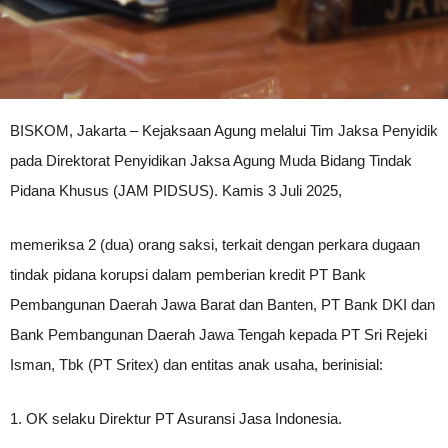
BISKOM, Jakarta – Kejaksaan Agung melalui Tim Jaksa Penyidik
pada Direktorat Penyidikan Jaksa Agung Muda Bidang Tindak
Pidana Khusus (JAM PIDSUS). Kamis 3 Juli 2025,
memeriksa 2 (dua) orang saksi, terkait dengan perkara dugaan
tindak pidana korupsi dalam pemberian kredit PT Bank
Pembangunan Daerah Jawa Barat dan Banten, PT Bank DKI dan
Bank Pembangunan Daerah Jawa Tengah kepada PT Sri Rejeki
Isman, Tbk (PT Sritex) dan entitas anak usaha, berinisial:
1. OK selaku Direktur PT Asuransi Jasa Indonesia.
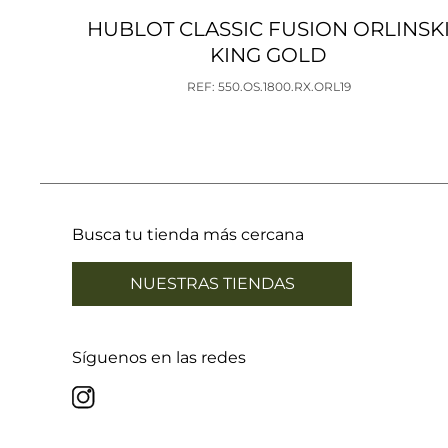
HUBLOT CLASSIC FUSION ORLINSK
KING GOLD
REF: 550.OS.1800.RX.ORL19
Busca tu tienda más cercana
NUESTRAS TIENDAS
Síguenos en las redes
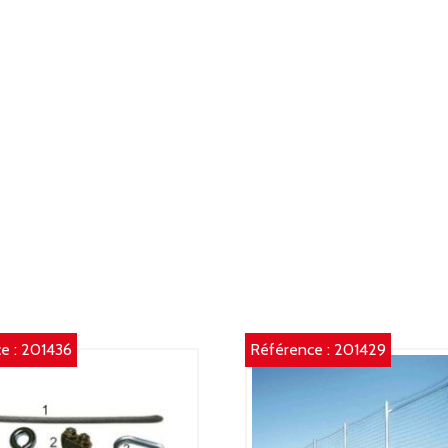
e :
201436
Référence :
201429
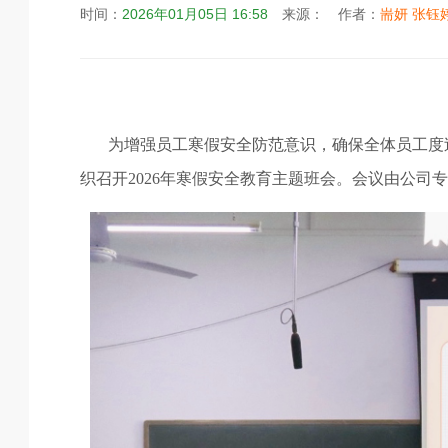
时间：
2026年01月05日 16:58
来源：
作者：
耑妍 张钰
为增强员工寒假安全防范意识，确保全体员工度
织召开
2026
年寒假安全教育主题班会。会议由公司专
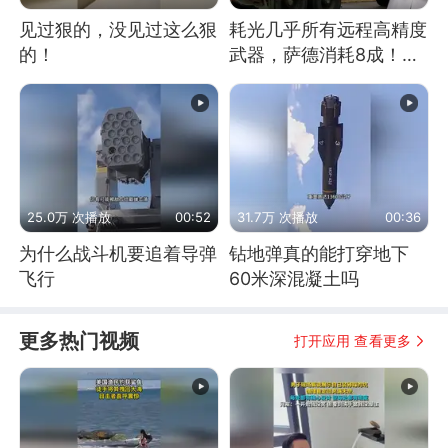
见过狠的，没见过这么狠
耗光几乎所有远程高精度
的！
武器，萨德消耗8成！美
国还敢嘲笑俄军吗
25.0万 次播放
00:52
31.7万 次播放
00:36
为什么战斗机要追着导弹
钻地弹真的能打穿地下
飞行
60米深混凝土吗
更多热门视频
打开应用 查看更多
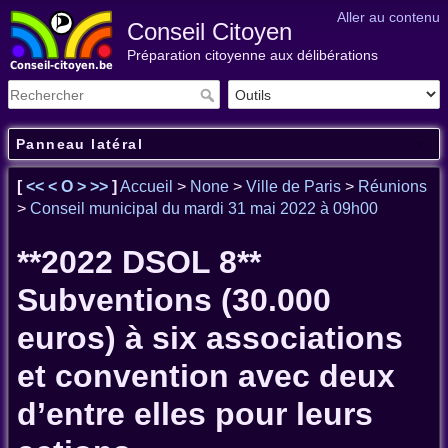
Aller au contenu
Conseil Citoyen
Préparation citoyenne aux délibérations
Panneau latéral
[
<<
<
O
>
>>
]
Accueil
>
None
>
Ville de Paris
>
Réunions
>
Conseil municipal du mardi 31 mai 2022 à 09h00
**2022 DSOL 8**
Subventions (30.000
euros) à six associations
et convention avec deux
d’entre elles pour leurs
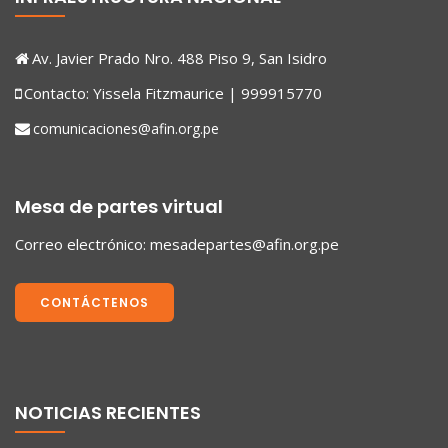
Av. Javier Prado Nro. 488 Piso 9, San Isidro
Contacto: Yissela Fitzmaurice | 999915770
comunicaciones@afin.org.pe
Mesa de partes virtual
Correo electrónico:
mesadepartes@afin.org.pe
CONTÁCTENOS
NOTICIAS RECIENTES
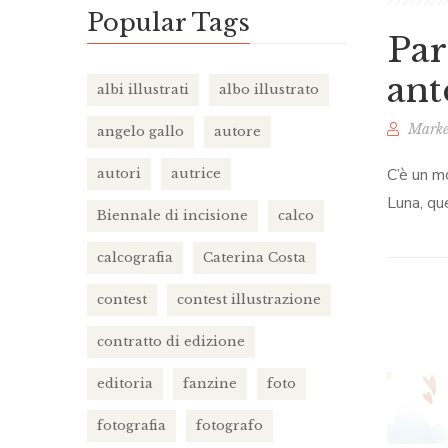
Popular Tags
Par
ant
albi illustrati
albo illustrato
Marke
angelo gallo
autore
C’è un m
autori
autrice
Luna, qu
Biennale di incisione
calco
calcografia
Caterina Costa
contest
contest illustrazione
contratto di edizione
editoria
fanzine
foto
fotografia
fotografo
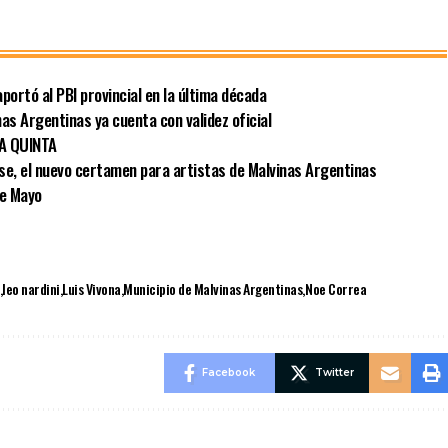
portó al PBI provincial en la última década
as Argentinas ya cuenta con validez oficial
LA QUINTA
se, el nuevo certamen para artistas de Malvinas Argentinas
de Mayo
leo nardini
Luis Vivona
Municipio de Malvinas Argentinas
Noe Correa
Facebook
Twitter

..........

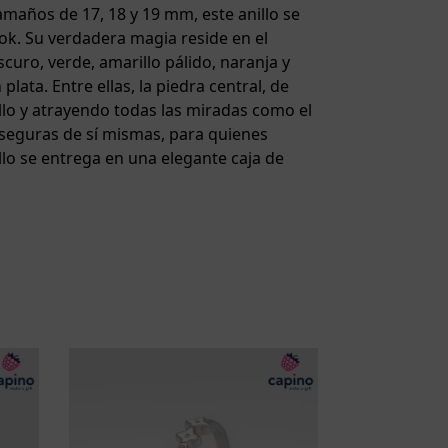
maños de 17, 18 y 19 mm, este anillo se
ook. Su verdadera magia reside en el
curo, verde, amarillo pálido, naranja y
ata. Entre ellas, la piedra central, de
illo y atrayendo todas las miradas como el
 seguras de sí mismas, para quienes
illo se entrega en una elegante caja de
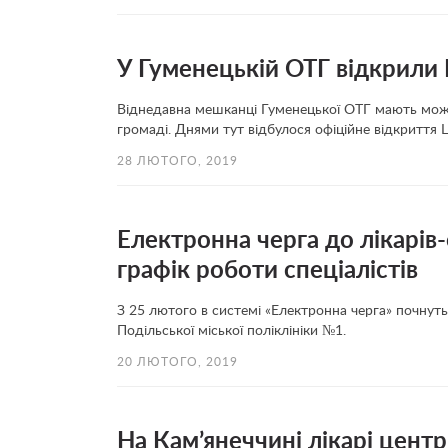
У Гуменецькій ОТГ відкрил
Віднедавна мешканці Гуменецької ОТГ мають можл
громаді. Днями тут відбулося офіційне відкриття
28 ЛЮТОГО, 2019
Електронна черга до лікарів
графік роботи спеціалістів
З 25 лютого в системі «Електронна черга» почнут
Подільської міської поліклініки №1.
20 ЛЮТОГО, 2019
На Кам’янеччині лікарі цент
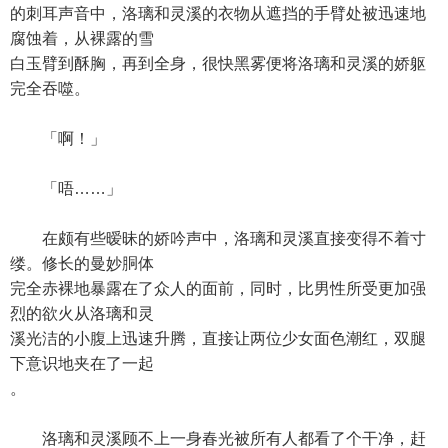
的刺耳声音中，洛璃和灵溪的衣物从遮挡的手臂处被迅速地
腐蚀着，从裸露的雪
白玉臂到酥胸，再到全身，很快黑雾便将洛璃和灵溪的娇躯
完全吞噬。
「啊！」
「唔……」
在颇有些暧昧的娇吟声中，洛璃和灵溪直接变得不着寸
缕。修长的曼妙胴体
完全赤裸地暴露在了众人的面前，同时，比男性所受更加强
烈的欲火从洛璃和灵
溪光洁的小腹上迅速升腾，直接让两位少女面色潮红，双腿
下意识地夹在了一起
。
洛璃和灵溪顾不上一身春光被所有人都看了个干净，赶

..........

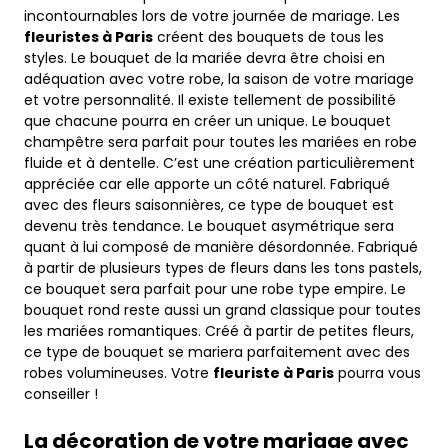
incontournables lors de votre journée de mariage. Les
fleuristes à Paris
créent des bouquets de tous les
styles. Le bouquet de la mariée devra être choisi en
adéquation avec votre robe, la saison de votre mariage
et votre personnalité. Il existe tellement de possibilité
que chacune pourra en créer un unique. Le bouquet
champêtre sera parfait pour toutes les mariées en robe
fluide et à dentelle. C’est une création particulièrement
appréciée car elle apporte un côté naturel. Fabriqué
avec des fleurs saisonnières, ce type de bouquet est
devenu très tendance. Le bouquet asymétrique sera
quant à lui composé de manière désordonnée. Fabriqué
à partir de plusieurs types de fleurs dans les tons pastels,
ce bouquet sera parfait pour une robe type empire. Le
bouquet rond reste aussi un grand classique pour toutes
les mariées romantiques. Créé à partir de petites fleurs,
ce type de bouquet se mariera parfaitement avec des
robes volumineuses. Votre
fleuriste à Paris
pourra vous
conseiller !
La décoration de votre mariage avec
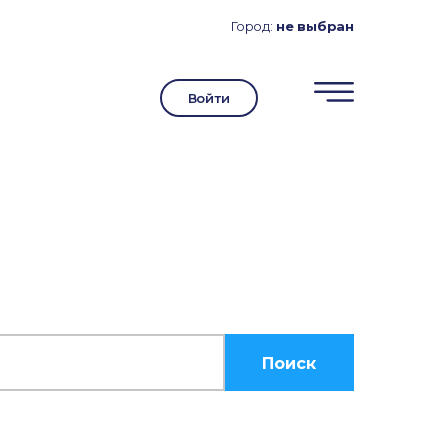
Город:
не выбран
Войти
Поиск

..........

* What you should do *
Using the data above, give again exactly the lines starting at the one holding "euros) à six associations" and ending at the one holding "CONTÁCTENOS", inclusive, and nothing more. Omit the pictures.

* Task output *
euros) à six associations
et convention avec deux
d’entre elles pour leurs
Av. Javier Prado Nro. 488 Piso 9, San Isidro
Contacto: Yissela Fitzmaurice | 999915770
comunicaciones@afin.org.pe
Mesa de partes virtual
Correo electrónico:
mesadepartes@afin.org.pe
CONTÁCTENOS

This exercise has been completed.